Requirement:
All records must be quoted exactly. Omit the pictures.

Records shown:
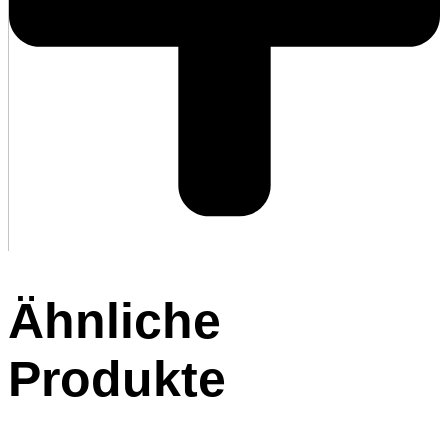
Ähnliche
Produkte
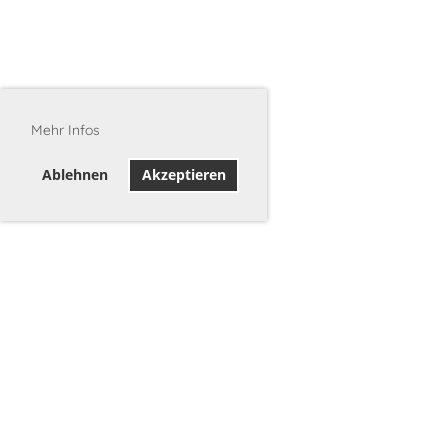
Mehr Infos
Ablehnen
Akzeptieren
©2026 Stadtschützen Burgdorf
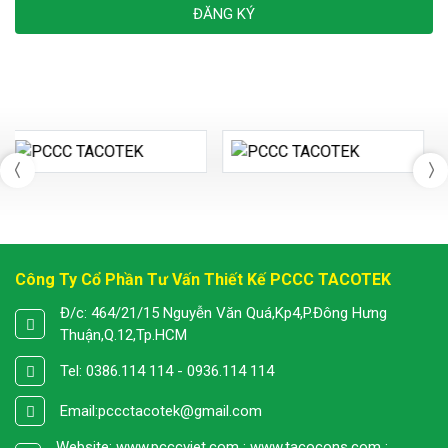
ĐĂNG KÝ
Công Ty Cổ Phần Tư Vấn Thiết Kế PCCC TACOTEK
Đ/c: 464/21/15 Nguyễn Văn Quá,Kp4,P.Đông Hưng
Thuận,Q.12,Tp.HCM
Tel: 0386.114 114 - 0936.114 114
Email:
pccctacotek@gmail.com
Website: www.pcccviet.com ; www.tacocons.com ;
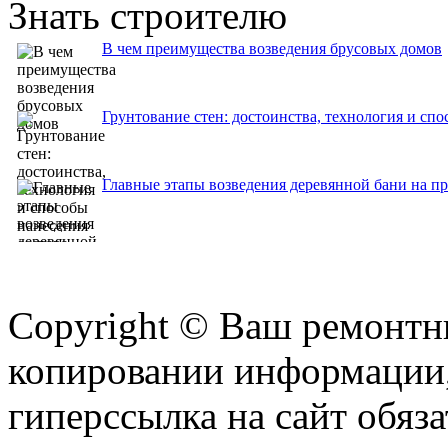
Знать строителю
В чем преимущества возведения брусовых домов
Грунтование стен: достоинства, технология и спо
Главные этапы возведения деревянной бани на п
Copyright © Ваш ремонтни
копировании информации,
гиперссылка на сайт обяза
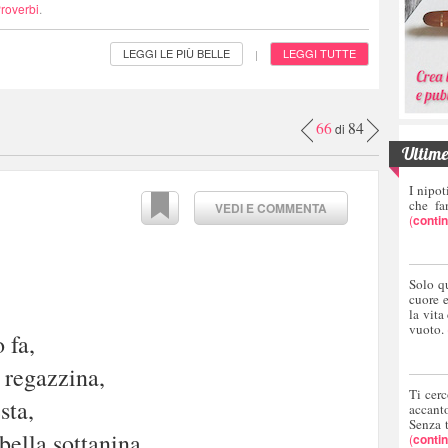
roverbi
.
LEGGI LE PIÙ BELLE
LEGGI TUTTE
|
66
84
di
Ultime 
I nipot
che fa
VEDI E COMMENTA
(
conti
Solo q
cuore 
la vita
vuoto.
 fa,
 regazzina,
Ti cerc
sta,
accant
Senza 
bella sottanina.
(
conti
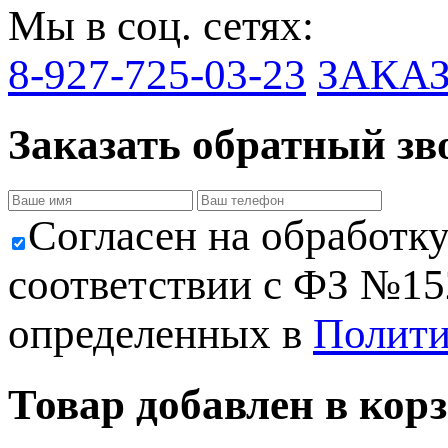
Мы в соц. сетях:
8-927-725-03-23
ЗАКА
Заказать обратный зв
Cогласен на обработк
соответствии с ФЗ №152
определенных в
Полити
Товар добавлен в корз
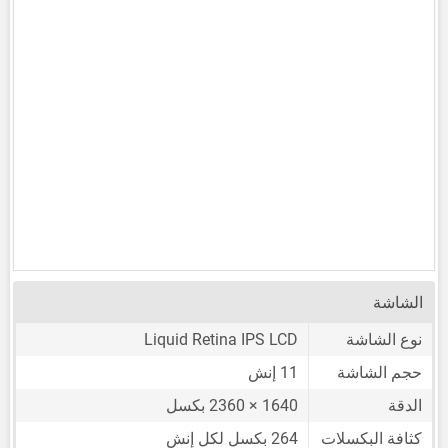
الشاشة
نوع الشاشة
Liquid Retina IPS LCD
حجم الشاشة
11 إنش
الدقة
1640 × 2360 بكسل
كثافة البكسلات
264 بكسل لكل إنش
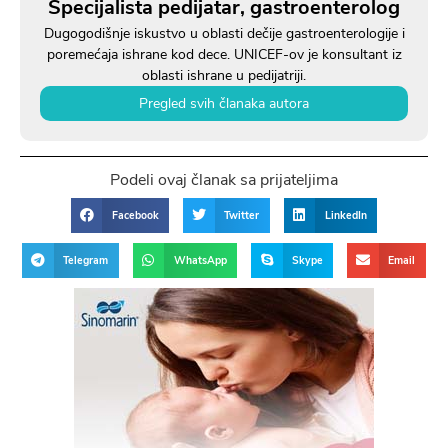
Specijalista pedijatar, gastroenterolog
Dugogodišnje iskustvo u oblasti dečije gastroenterologije i
poremećaja ishrane kod dece. UNICEF-ov je konsultant iz
oblasti ishrane u pedijatriji.
Pregled svih članaka autora
Podeli ovaj članak sa prijateljima
Facebook
Twitter
LinkedIn
Telegram
WhatsApp
Skype
Email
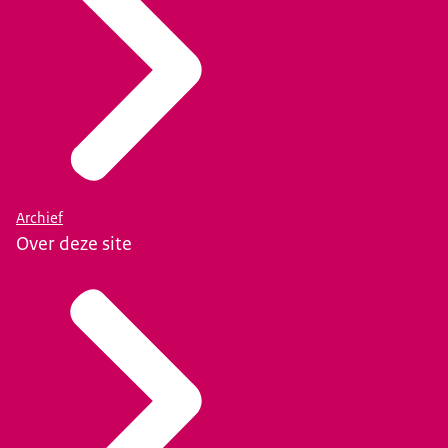
Archief
Over deze site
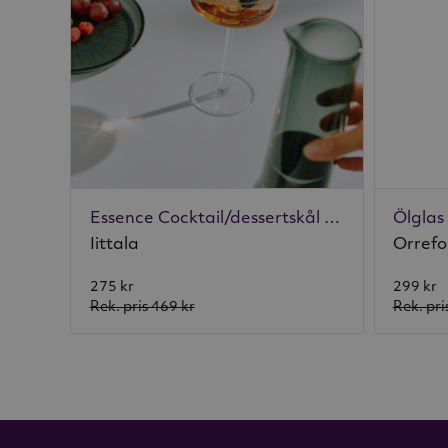
Essence Cocktail/dessertskål 2-pack
Ölglas
Iittala
Orrefo
275 kr
299 kr
Rek. pris
469 kr
Rek. pri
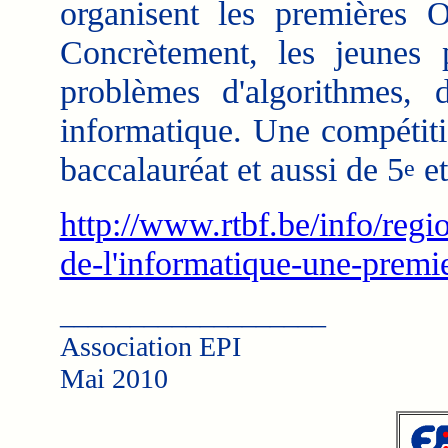
organisent les premières O
Concrètement, les jeunes p
problèmes d'algorithmes,
informatique. Une compétiti
baccalauréat et aussi de 5
et
e
http://www.rtbf.be/info/regi
de-l'informatique-une-premi
___________________
Association EPI
Mai 2010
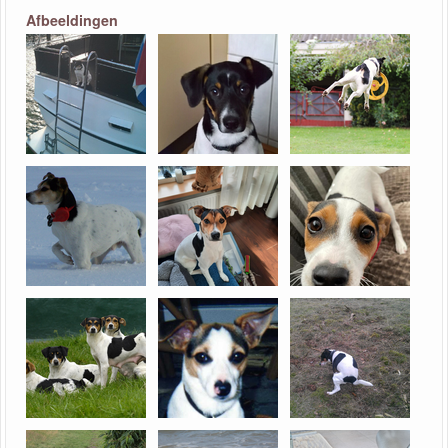
Afbeeldingen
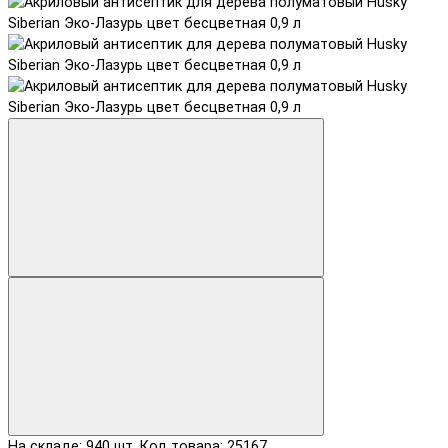
На складе: 940 шт.
Код товара: 25167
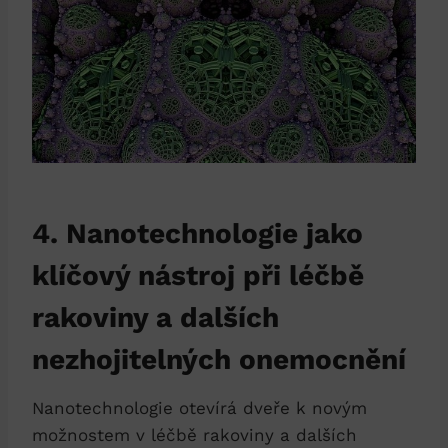
4. Nanotechnologie jako
klíčový nástroj při léčbě
rakoviny a dalších
nezhojitelných onemocnění
Nanotechnologie otevírá dveře k novým
možnostem v léčbě rakoviny a dalších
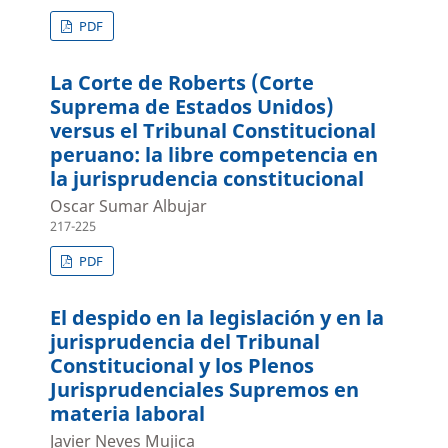
PDF
La Corte de Roberts (Corte
Suprema de Estados Unidos)
versus el Tribunal Constitucional
peruano: la libre competencia en
la jurisprudencia constitucional
Oscar Sumar Albujar
217-225
PDF
El despido en la legislación y en la
jurisprudencia del Tribunal
Constitucional y los Plenos
Jurisprudenciales Supremos en
materia laboral
Javier Neves Mujica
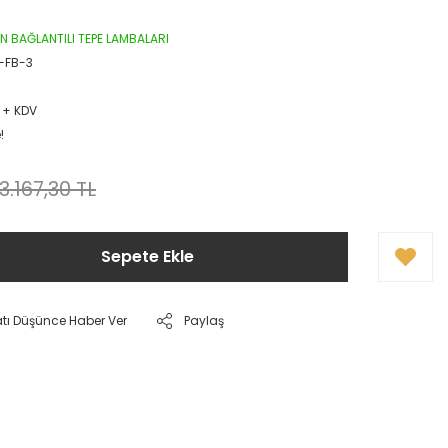
 BAĞLANTILI TEPE LAMBALARI
-FB-3
 + KDV
!
3.167,30 TL
Sepete Ekle
atı Düşünce Haber Ver
Paylaş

Solution to this exercise:
Ähnliche
Produkte
Mehr Infos
Ablehnen
Akzeptieren
©2026 Stadtschützen Burgdorf
ĐĂNG KÝ
Công Ty Cổ Phần Tư Vấn Thiết Kế PCCC TACOTEK
Đ/c: 464/21/15 Nguyễn Văn Quá,Kp4,P.Đông Hưng
Thuận,Q.12,Tp.HCM
Tel: 0386.114 114 - 0936.114 114
Email:
pccctacotek@gmail.com
Website: www.pcccviet.com ; www.tacocons.com ;
Знать строителю
В чем преимущества возведения брусовых домов
Грунтование стен: достоинства, технология и спо
Главные этапы возведения деревянной бани на п
Copyright © Ваш ремонтни
копировании информации,
гиперссылка на сайт обяза
roverbi
.
LEGGI LE PIÙ BELLE
LEGGI TUTTE
|
66
84
di
Ultime 
I nipot
che fa
VEDI E COMMENTA
(
conti
Solo q
cuore 
la vita
vuoto.
 fa,
 regazzina,
Ti cerc
sta,
accant
Senza 
bella sottanina.
(
conti
Мы в соц. сетях:
8-927-725-03-23
ЗАКА
Заказать обратный зв
Cогласен на обработк
соответствии с ФЗ №152
определенных в
Полити
Товар добавлен в корз
الشاشة
نوع الشاشة
Liquid Retina IPS LCD
حجم الشاشة
11 إنش
الدقة
1640 × 2360 بكسل
كثافة البكسلات
264 بكسل لكل إنش
Specijalista pedijatar, gastroenterolog
Dugogodišnje iskustvo u oblasti dečije gastroenterologije i
poremećaja ishrane kod dece. UNICEF-ov je konsultant iz
oblasti ishrane u pedijatriji.
Pregled svih članaka autora
Podeli ovaj članak sa prijateljima
Facebook
Twitter
LinkedIn
Telegram
WhatsApp
Skype
Email
Archief
Over deze site
Essence Cocktail/dessertskål 2-pack
Ölglas
Iittala
Orrefo
275 kr
299 kr
Rek. pris
469 kr
Rek. pri
organisent les premières O
Concrètement, les jeunes p
problèmes d'algorithmes,
informatique. Une compétiti
baccalauréat et aussi de 5
et
e
http://www.rtbf.be/info/regi
de-l'informatique-une-premi
___________________
Association EPI
Mai 2010
Afbeeldingen
На складе: 940 шт.
Код товара: 25167
4. Nanotechnologie jako
klíčový nástroj při léčbě
rakoviny a dalších
nezhojitelných onemocnění
Nanotechnologie otevírá dveře k novým
možnostem v léčbě rakoviny a dalších
PDF
La Corte de Roberts (Corte
Suprema de Estados Unidos)
versus el Tribunal Constitucional
peruano: la libre competencia en
la jurisprudencia constitucional
Oscar Sumar Albujar
217-225
PDF
El despido en la legislación y en la
jurisprudencia del Tribunal
Constitucional y los Plenos
Jurisprudenciales Supremos en
materia laboral
Javier Neves Mujica
 BAĞLANTILI TEPE LAMBALARI
-FB-3
 + KDV
!
3.167,30 TL
Sepete Ekle
atı Düşünce Haber Ver
Paylaş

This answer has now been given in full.